Beethoven – Overture: Leonore No.3

Mozart – Piano Concerto No.17, K453

Charles Hallé (orch. C.P. Wagner) – Souvenir and Scherzo

Sibelius – Symphony No.5

This is the second time the Hallé has played at King George’s Hall, Blackburn in just two months, the third concert in less than a year. Taking the baton for this concert was Jonathon Heyward who sadly is coming to the end of his two-season tenure as Hallé assistant conductor. A group of young people from a local school seemed captivated by Heyward, such an engaging American conductor of their own generation who was decked out in a blue suit and odd socks, one light blue one pink. Displaying such a considerable musical talent and appealing personality, one senses that big things are in store for Heyward.

For three quarters of the concert it was a distinct Austro/German affair. Commencing with the Overture, Leonore No.3 the most successful of the four overtures Beethoven wrote for his opera Fidelio. Under, Heyward this was a lucid and well-balanced performance although it did not quite have the drama and level of foreboding reflecting the opera’s prison incarceration theme that I wanted. Making a real impact, the off-stage trumpet announcing Florestan’s reprieve, sounded suitably haunting.

Next was Mozart’s magnificent Piano Concerto No.17 one of six such works this creative genius had written the same year. South Korean soloist Heejae Kim excelled in this magnificent score and by avoiding interpretive excess and outward show let Mozart’s music speak for itself. Mozart was at his most inspired in the Andante with Kim exposing the introspection and inscrutability of the writing that felt almost sacred in the manner of an elegy.
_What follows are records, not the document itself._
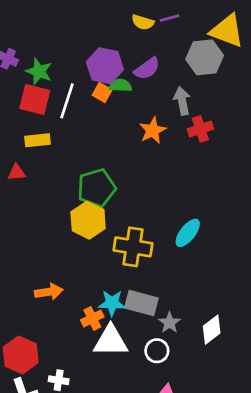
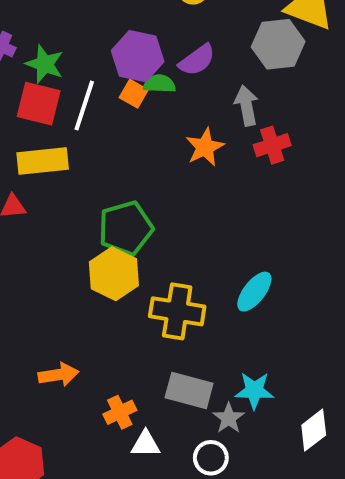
yellow rectangle: (38, 140) -> (43, 161), size x1.4
cyan star: (112, 303) -> (254, 390), moved
white diamond: (212, 330) -> (314, 430), moved
white triangle: (111, 341) -> (146, 444), size x0.6

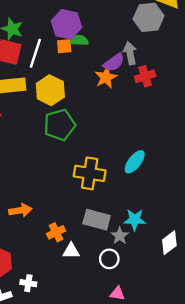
purple semicircle: (197, 60) -> (114, 62), moved
orange square: (134, 94) -> (64, 46), turned -35
yellow hexagon: (114, 274) -> (50, 90), moved

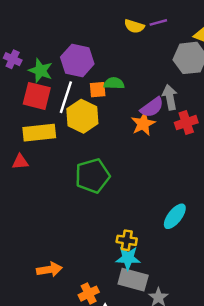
purple hexagon: (66, 24) -> (77, 60), moved
yellow hexagon: (50, 90) -> (82, 116), moved
yellow cross: (90, 173) -> (127, 240), moved, size x0.6
cyan star: (135, 220) -> (128, 258), moved

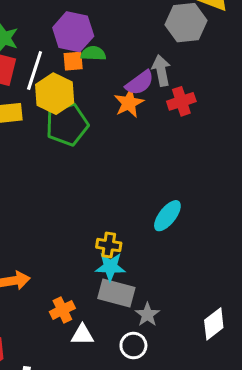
purple hexagon: (77, 60) -> (73, 32), moved
green pentagon: (92, 176) -> (67, 125), moved

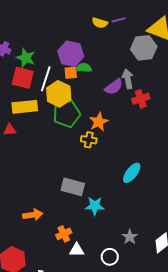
orange star: (129, 103) -> (99, 122), moved
yellow cross: (109, 245) -> (89, 140), moved
gray rectangle: (116, 293) -> (73, 187), moved
gray star: (147, 315) -> (130, 237), moved

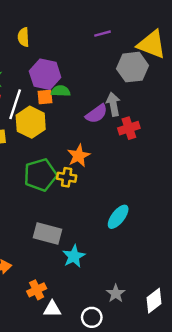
yellow semicircle: (100, 23) -> (23, 37), moved, turned 70
green pentagon: (67, 114) -> (40, 175), moved
cyan star: (95, 206) -> (74, 256), turned -30

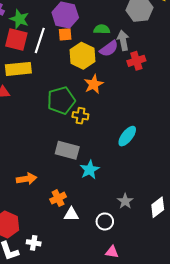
green semicircle: (61, 91) -> (102, 29), moved
yellow hexagon: (31, 122) -> (82, 56), moved
yellow cross: (67, 177) -> (80, 116), moved

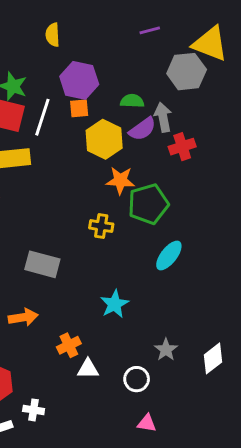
orange star: (94, 84) -> (120, 180), turned 30
green pentagon: (61, 100) -> (148, 204), moved
gray rectangle: (67, 150) -> (42, 264), moved

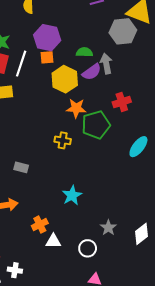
red cross: (182, 147) -> (122, 102), moved
cyan ellipse: (169, 255) -> (138, 147), moved
gray rectangle: (42, 264) -> (21, 167), size x0.6

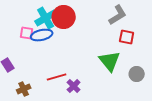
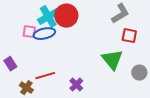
red line: (57, 77) -> (45, 76), moved
brown cross: (24, 89) -> (26, 88), turned -32

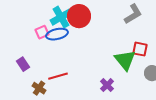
pink square: (29, 32) -> (42, 32), turned -32
red square: (129, 36) -> (140, 49), moved
purple cross: (76, 85) -> (107, 85), moved

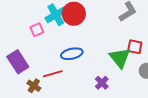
blue ellipse: (57, 34) -> (72, 54), moved
purple rectangle: (23, 64) -> (18, 62), size x1.6

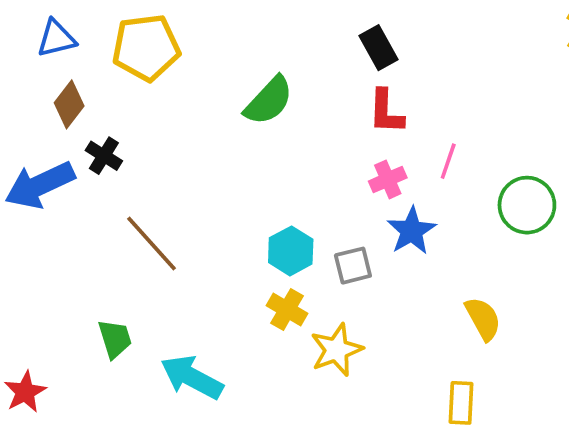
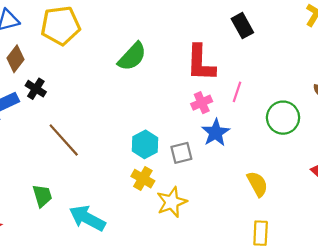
black rectangle: (379, 48) -> (242, 26), moved
red L-shape: (386, 112) -> (201, 63), size x1.4
yellow rectangle: (461, 403) -> (261, 233), moved

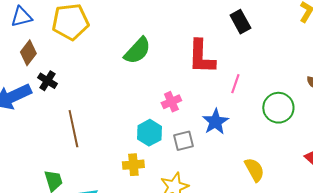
pink cross: (202, 103) -> (171, 102), moved
brown line: (64, 140) -> (73, 129), turned 30
yellow cross: (143, 179) -> (133, 165), moved, turned -35

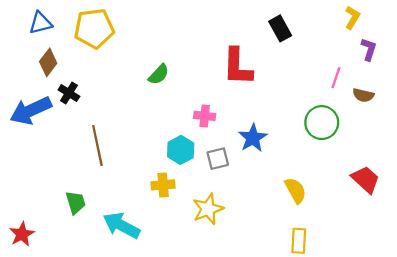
green semicircle: (137, 51) -> (159, 74), moved, size x0.7
pink line: (235, 84) -> (336, 78), moved
pink cross: (171, 102) -> (205, 116), turned 30

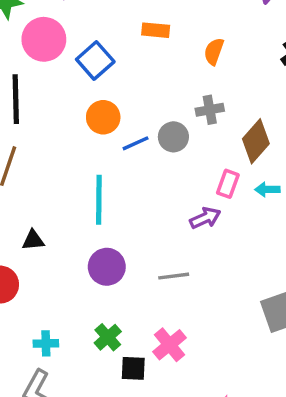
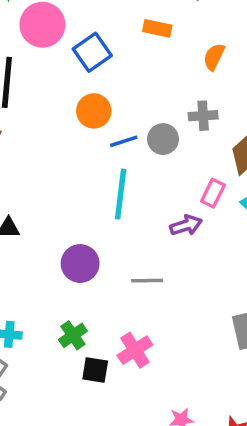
cyan line: (99, 200) -> (121, 194), moved

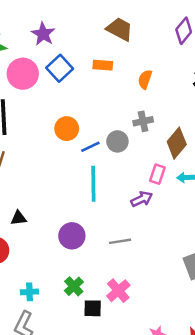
blue square: (92, 52) -> (60, 68), moved

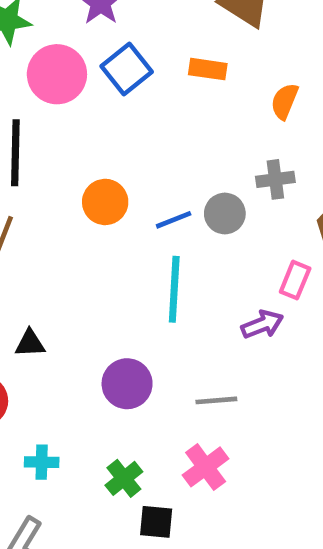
orange circle: (67, 129) -> (105, 202), moved
pink cross: (118, 291) -> (206, 467), moved
cyan cross: (29, 292) -> (42, 462), moved

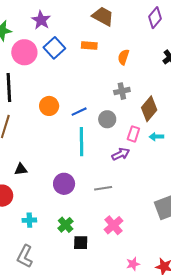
gray circle: (225, 213) -> (107, 119), moved
pink cross: (206, 467) -> (114, 225), moved

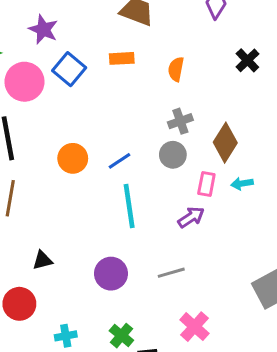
gray circle: (107, 119) -> (173, 155), moved

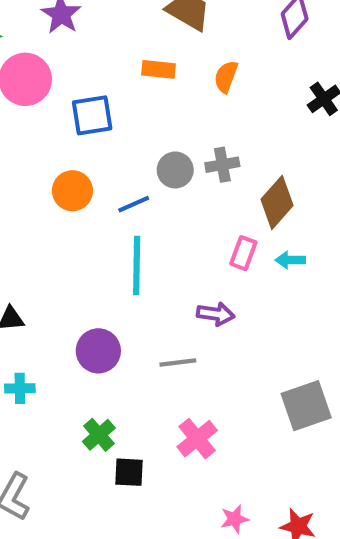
blue square: (69, 69) -> (92, 115), moved, turned 32
orange semicircle: (176, 69) -> (226, 77), moved
gray circle: (173, 155) -> (175, 170), moved
purple arrow: (191, 217) -> (216, 314), moved, turned 32
cyan cross: (66, 336) -> (20, 388), moved

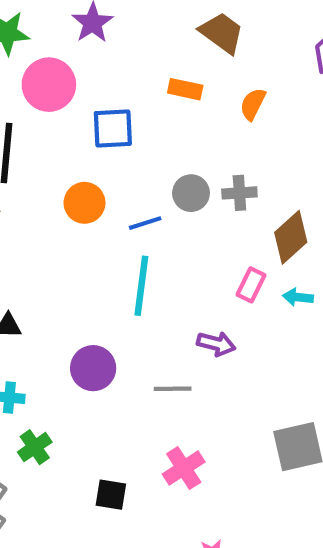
green cross: (99, 435) -> (35, 447), moved

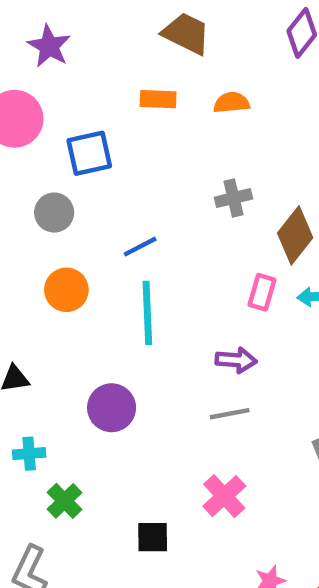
orange semicircle: (253, 104) -> (232, 103), turned 68
gray circle: (191, 193) -> (54, 213), moved
orange circle: (85, 203) -> (66, 290), moved
gray line: (173, 389) -> (230, 414), moved

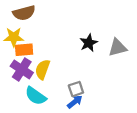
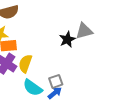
gray triangle: (117, 48) -> (84, 31), moved
cyan semicircle: (36, 96) -> (33, 88), moved

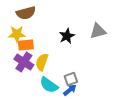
black star: (67, 39) -> (67, 36), moved

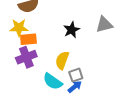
purple cross: (24, 62) -> (26, 57), turned 36
yellow semicircle: (42, 62) -> (62, 60), moved

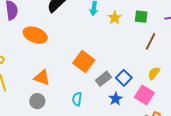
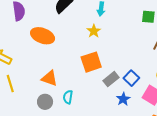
yellow star: (115, 18) -> (94, 31), moved
orange square: (84, 62) -> (91, 62), turned 35
cyan semicircle: (77, 99) -> (68, 97), moved

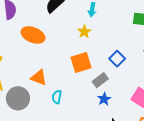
blue square: (131, 78) -> (117, 59), moved
blue star: (123, 99) -> (104, 99), moved
gray circle: (45, 102) -> (18, 98), moved, size x1.5

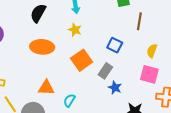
orange ellipse: (33, 35) -> (42, 47), moved
cyan semicircle: (57, 97) -> (69, 100), turned 40

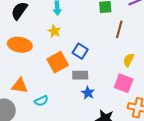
blue square: (115, 45) -> (80, 51), moved
gray rectangle: (105, 71) -> (80, 75), turned 49
cyan semicircle: (69, 100) -> (41, 101), turned -152

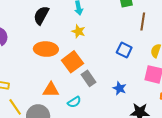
blue square: (80, 51) -> (124, 50), moved
orange square: (58, 62) -> (72, 62), moved
gray rectangle: (80, 75) -> (88, 78), moved, turned 63

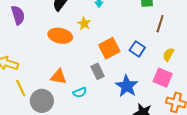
yellow star: (78, 31) -> (84, 23), moved
orange square: (72, 62) -> (109, 48), moved
blue star: (120, 88) -> (127, 86), size x1.6

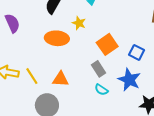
blue square: (137, 49) -> (137, 52), moved
yellow line: (21, 88) -> (32, 76), moved
cyan semicircle: (80, 92) -> (101, 90), moved, turned 64

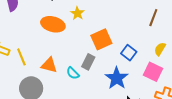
gray rectangle: (98, 69) -> (88, 62), turned 49
cyan semicircle: (101, 90) -> (73, 73), moved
Memorable too was the brilliant Finale, a variation movement, with the theme reminiscent of Papageno’s first aria from his opera The Magic Flute which Kim just skipped through, adding abundant vitality to her winning playing.

Fitting was the Hallé’s commemoration of its founder Sir Charles Hallé who was born two hundred years ago on the day prior to this concert. I have not heard any works by Charles Hallé previously and here we were given his Souvenir and Scherzo, two piano pieces most effectively orchestrated by Christoph Maria Wagner. Marked was the influence of Mendelssohn in both works and to my ears the fresh, squally feel of the sea was a constant presence in a pair of works that I am glad I had the opportunity of hearing.

Sibelius started writing his imposing Fifth Symphony as the storm clouds were gathering over Europe, prior to the outbreak of World War One, a work that occupied him through to its final form in 1919. During what must have been a tortuous undertaking, Sibelius wrote ‘It’s as if God the Father had thrown down the tiles of a mosaic from heaven’s floor and asked me to determine what kind of picture it was.’ Heyward and his players assigned convincing concentration and intensity to the drama of this remarkable symphony, a glorious masterpiece of twentieth century music. The score opened with a strong atmosphere of restlessness and pent-up anxiety – an almost suffocating intensity. A realistic depiction of a Nordic landscape remarkable was the point when the music erupted into life with all the invigoration of an icy mountain stream. In the Andante, Heyward created a palpable tension with bright shafts of light breaking through the murky grey. Splendidly paced, there was a tremendous breadth and penetrating nobility about the closing movement. One of the great episodes in classical music, the famous ‘Swan Hymn’ – inspired by a wedge of swans passing overhead – was intoned gloriously by the horn choir and a special highlight.